Recently, the Queensland Supreme Court has dismissed a claim by a corporate advisor to be paid a success fee on completion of a client’s business sale [1].

The advisor (Findex) had signed an engagement letter with its client (DKSP) to assist in the sale of that business.  Although DKSP was eventually sold, the sale was outside the agreed time period for which a success fee would be paid.  Nevertheless, Findex attempted to claim the success fee, claiming it was the “effective cause” of the sale.  Findex also claimed (alternatively) DKSP had breached implied terms of cooperation and good faith in the business relationship.
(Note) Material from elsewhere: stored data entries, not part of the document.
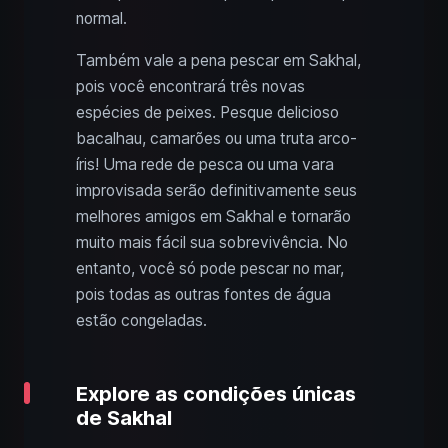
normal.
Também vale a pena pescar em Sakhal,
pois você encontrará três novas
espécies de peixes. Pesque delicioso
bacalhau, camarões ou uma truta arco-
íris! Uma rede de pesca ou uma vara
improvisada serão definitivamente seus
melhores amigos em Sakhal e tornarão
muito mais fácil sua sobrevivência. No
entanto, você só pode pescar no mar,
pois todas as outras fontes de água
estão congeladas.
Explore as condições únicas
de Sakhal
Findex’s claim failed.  This decision illustrates the importance of carefully considering standard terms of engagement, as well as the difficulties in relying on an “effective cause” implied term in corporate advisory retainers.

Facts

Findex was an accounting and corporate advisory firm.  DKSP supplied aftermarket truck and bus parts. In 2016, Findex signed an engagement letter with DKSP to facilitate a sale of the business.

The letter included:

  • an exclusivity period of 6 months;
  • a success fee payable on completion of a sale within the exclusivity period; and
  • an acknowledgment that a success fee would still be payable if DKSP completed a sale with any party that discussions were held with during the sale process, within 12 months from the end of the exclusivity period.

Findex prepared a list of potential buyers and facilitated negotiations for sale. Despite several rounds of discussions, no sale eventuated.  Findex did not undertake any further work on the sale of DKSP from July 2018.

In July 2018, DKSP resumed discussions with one of the potential buyers introduced by Findex (Bapcor).  Findex was not involved.  DKSP established a new data room based on a copy of the original data room established by Findex.  Bapcor eventually agreed to buy the business in November 2018, which completed in early December of that year.  Completion occurred about nineteen months after the end of Findex’s exclusivity period.

When Findex learned of the sale, it sent DKSP an invoice for a success fee of $1.4 million. DKSP refused to pay the invoice.

Findex’s claim to a success fee

Findex claimed an amount of $1.4 million as a success fee owing to it by DKSP, or alternatively as damages for breach of contract, on the basis that:

  • the contract contained implied terms concerning DKSP to pay Findex a success fee;
  • even though the sale to Bapcor occurred outside the period agreed in the engagement letter, the sale was effected through the efforts and agency of Findex.  In other words, Findex was an effective cause of that sale; or
  • alternatively, DKSP breached implied duties of good faith and cooperation in the agreed retainer terms.  As a result, but for the termination of that contract, Findex would have facilitated and effected the sale.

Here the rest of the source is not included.